No, this is a relatively _new_ phenomenon that arose after WWI, when warfare
became highly industrialized and too costly to fight personally for the rich.

During WWI, the aristocracy led from the _front_ , as was their traditional
calling, and they were mowed down in droves just like the most common soldier.

For the British, an entire generation of their sons were killed at Marne,
Verdun, the Somme, Ypres, and other large battles, and the effect was stark:

 _At the outset of the 1870 's, the British aristocracy could rightly consider
themselves the most fortunate people on earth: they held the lion's share of
land, wealth, and power in the world's greatest empire. By the end of the
1930's they had lost not only a generation of sons in the First World War, but
also much of their prosperity, prestige and political significance._ [1]

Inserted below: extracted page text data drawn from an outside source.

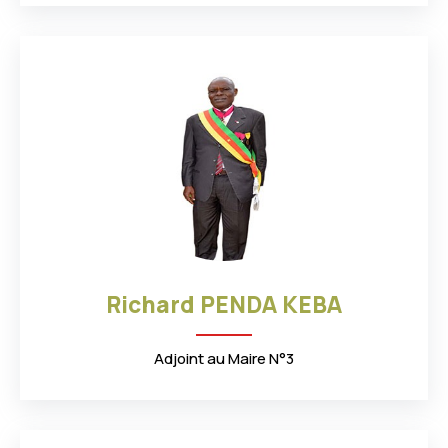
4
2
5
0
9
4
2
0
3
6
8
1
7
8
5
1
1
0
2
1
6
2
9
1
Richard PENDA KEBA
0
4
6
1
Adjoint au Maire N°3
4
6
3
2
8
8
9
2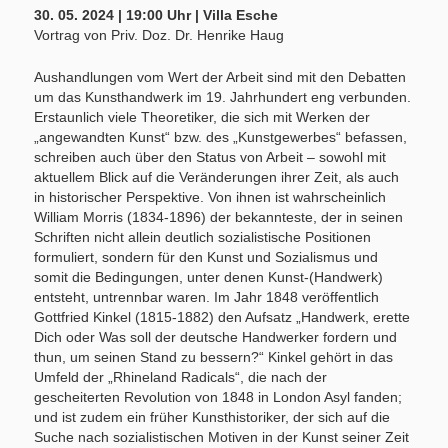
30. 05. 2024 | 19:00 Uhr | Villa Esche
Vortrag von Priv. Doz. Dr. Henrike Haug
Aushandlungen vom Wert der Arbeit sind mit den Debatten
um das Kunsthandwerk im 19. Jahrhundert eng verbunden.
Erstaunlich viele Theoretiker, die sich mit Werken der
„angewandten Kunst“ bzw. des „Kunstgewerbes“ befassen,
schreiben auch über den Status von Arbeit – sowohl mit
aktuellem Blick auf die Veränderungen ihrer Zeit, als auch
in historischer Perspektive. Von ihnen ist wahrscheinlich
William Morris (1834-1896) der bekannteste, der in seinen
Schriften nicht allein deutlich sozialistische Positionen
formuliert, sondern für den Kunst und Sozialismus und
somit die Bedingungen, unter denen Kunst-(Handwerk)
entsteht, untrennbar waren. Im Jahr 1848 veröffentlich
Gottfried Kinkel (1815-1882) den Aufsatz „Handwerk, erette
Dich oder Was soll der deutsche Handwerker fordern und
thun, um seinen Stand zu bessern?“ Kinkel gehört in das
Umfeld der „Rhineland Radicals“, die nach der
gescheiterten Revolution von 1848 in London Asyl fanden;
und ist zudem ein früher Kunsthistoriker, der sich auf die
Suche nach sozialistischen Motiven in der Kunst seiner Zeit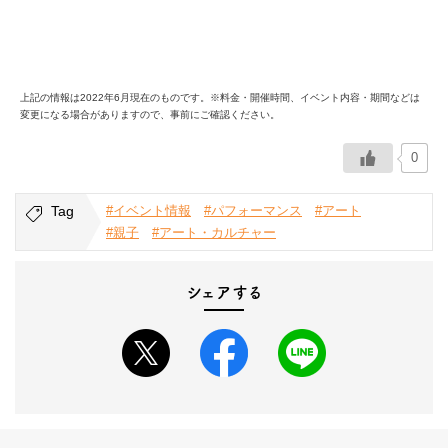
上記の情報は2022年6月現在のものです。※料金・開催時間、イベント内容・期間などは
変更になる場合がありますので、事前にご確認ください。
0
Tag
#イベント情報
#パフォーマンス
#アート
#親子
#アート・カルチャー
シェアする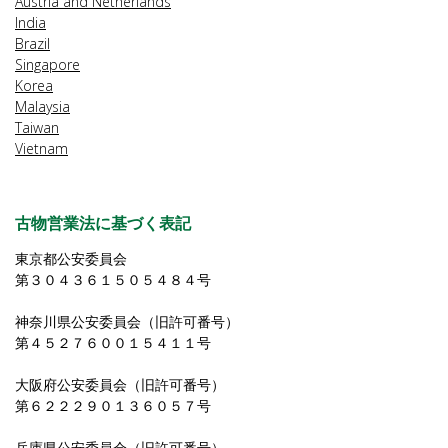
Austria and Netherlands
India
Brazil
Singapore
Korea
Malaysia
Taiwan
Vietnam
古物営業法に基づく表記
東京都公安委員会
第３０４３６１５０５４８４号
神奈川県公安委員会（旧許可番号）
第４５２７６００１５４１１号
大阪府公安委員会（旧許可番号）
第６２２２９０１３６０５７号
兵庫県公安委員会（旧許可番号）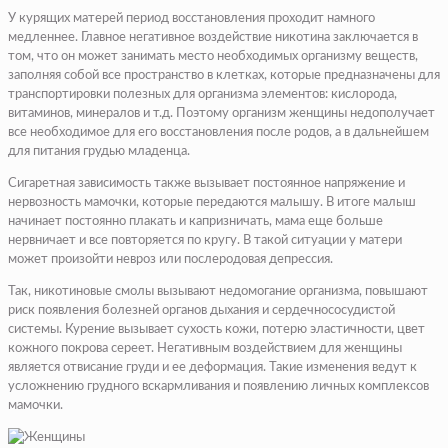
У курящих матерей период восстановления проходит намного
медленнее. Главное негативное воздействие никотина заключается в
том, что он может занимать место необходимых организму веществ,
заполняя собой все пространство в клетках, которые предназначены для
транспортировки полезных для организма элементов: кислорода,
витаминов, минералов и т.д. Поэтому организм женщины недополучает
все необходимое для его восстановления после родов, а в дальнейшем
для питания грудью младенца.
Сигаретная зависимость также вызывает постоянное напряжение и
нервозность мамочки, которые передаются малышу. В итоге малыш
начинает постоянно плакать и капризничать, мама еще больше
нервничает и все повторяется по кругу. В такой ситуации у матери
может произойти невроз или послеродовая депрессия.
Так, никотиновые смолы вызывают недомогание организма, повышают
риск появления болезней органов дыхания и сердечнососудистой
системы. Курение вызывает сухость кожи, потерю эластичности, цвет
кожного покрова сереет. Негативным воздействием для женщины
является отвисание груди и ее деформация. Такие изменения ведут к
усложнению грудного вскармливания и появлению личных комплексов
мамочки.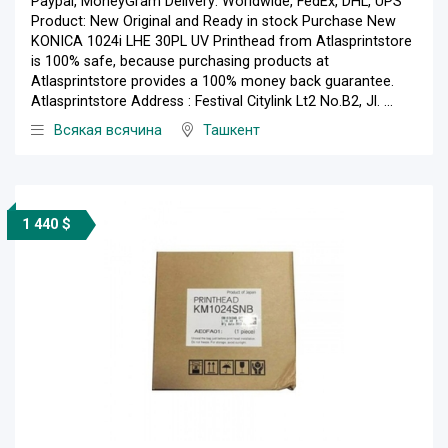
Paypal, MoneyGram Delivery: Worldwide, FedEx, DHL, UPS
Product: New Original and Ready in stock Purchase New
KONICA 1024i LHE 30PL UV Printhead from Atlasprintstore
is 100% safe, because purchasing products at
Atlasprintstore provides a 100% money back guarantee.
Atlasprintstore Address : Festival Citylink Lt2 No.B2, Jl. ...
Всякая всячина
Ташкент
1 440 $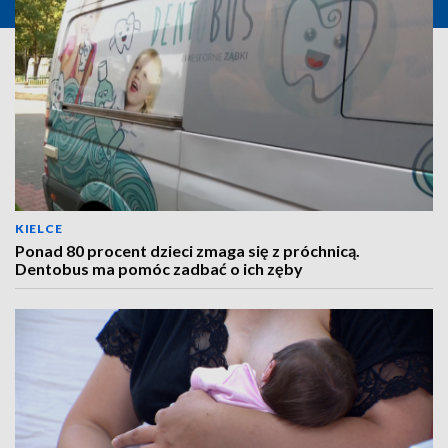
KIELCE
Ponad 80 procent dzieci zmaga się z próchnicą.
Dentobus ma pomóc zadbać o ich zęby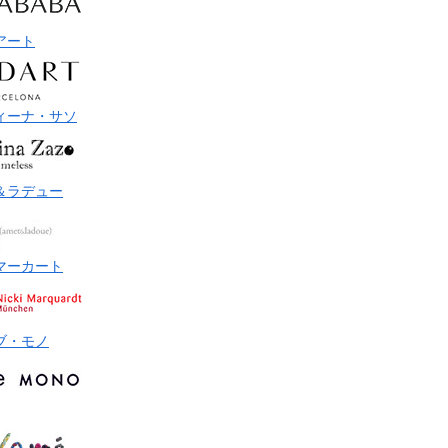
アート
ィーナ・サソ
＆ラデュー
マーカート
ブ・モノ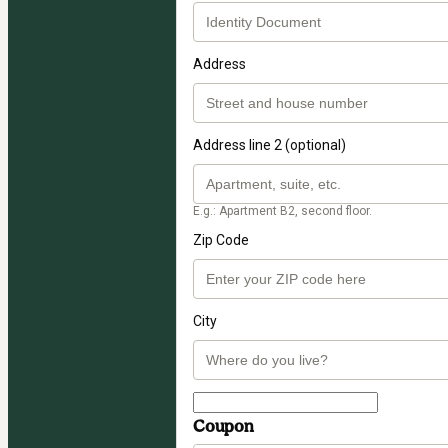
Address
Address line 2 (optional)
E.g.: Apartment B2, second floor.
Zip Code
City
Coupon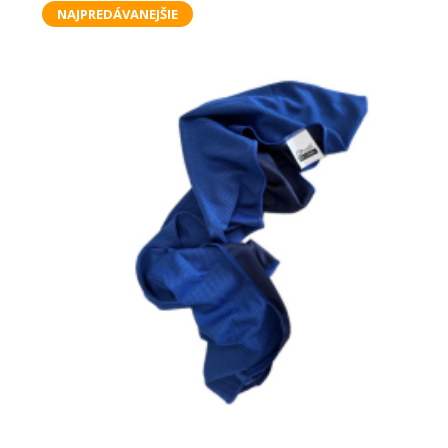
NAJPREDÁVANEJŠIE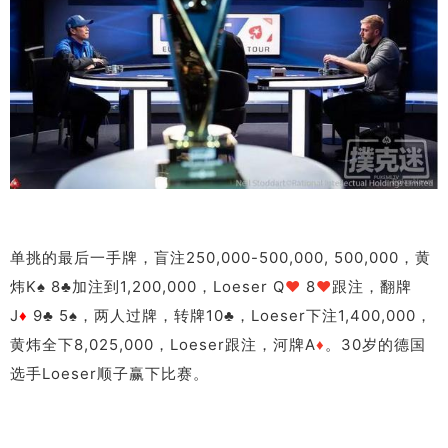
单挑的最后一手牌，盲注250,000-500,000, 500,000，黄
炜K♠ 8♣加注到1,200,000，Loeser Q
♥
8
♥
跟注，翻牌
J
♦
9♣ 5♠，两人过牌，转牌10♣，Loeser下注1,400,000，
黄炜全下8,025,000，Loeser跟注，河牌A
♦
。30岁的德国
选手Loeser顺子赢下比赛。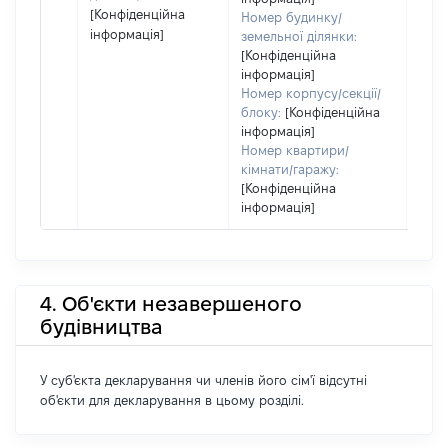
[Конфіденційна
Номер будинку/
інформація]
земельної ділянки:
[Конфіденційна
інформація]
Номер корпусу/секції/
блоку:
[Конфіденційна
інформація]
Номер квартири/
кімнати/гаражу:
[Конфіденційна
інформація]
4. Об'єкти незавершеного
будівництва
У суб'єкта декларування чи членів його сім'ї відсутні
об'єкти для декларування в цьому розділі.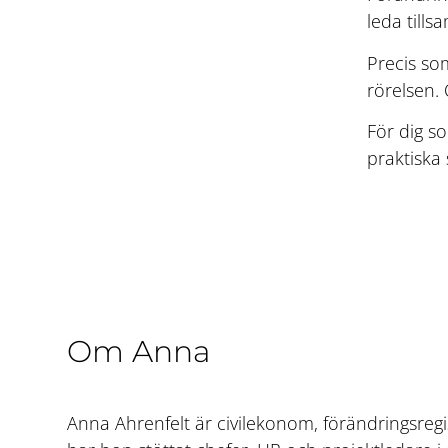
leda tills
Precis so
rörelsen.
För dig s
praktiska 
Om Anna
Anna Ahrenfelt är civilekonom, förändringsregi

This largely held true for the Austro-Hungarian elite (they were decimated and
the empire was torn apart), the Germans, and every other participant in the
fight.

Note that historically, _European aristocrats were military elites_ and were
descended from the knightly class. The whole reason they were a cut above the
population was because they would fight and take the danger first. The
realization after WWI that war was simply a number's game doomed the
legitimacy of their leadership in all countries.

[1]
[https://www.goodreads.com/book/show/750411.The_Decline_and_F...](https://www.goodreads.com/book/show/750411.The_Decline_and_Fall_of_the_British_Aristocracy)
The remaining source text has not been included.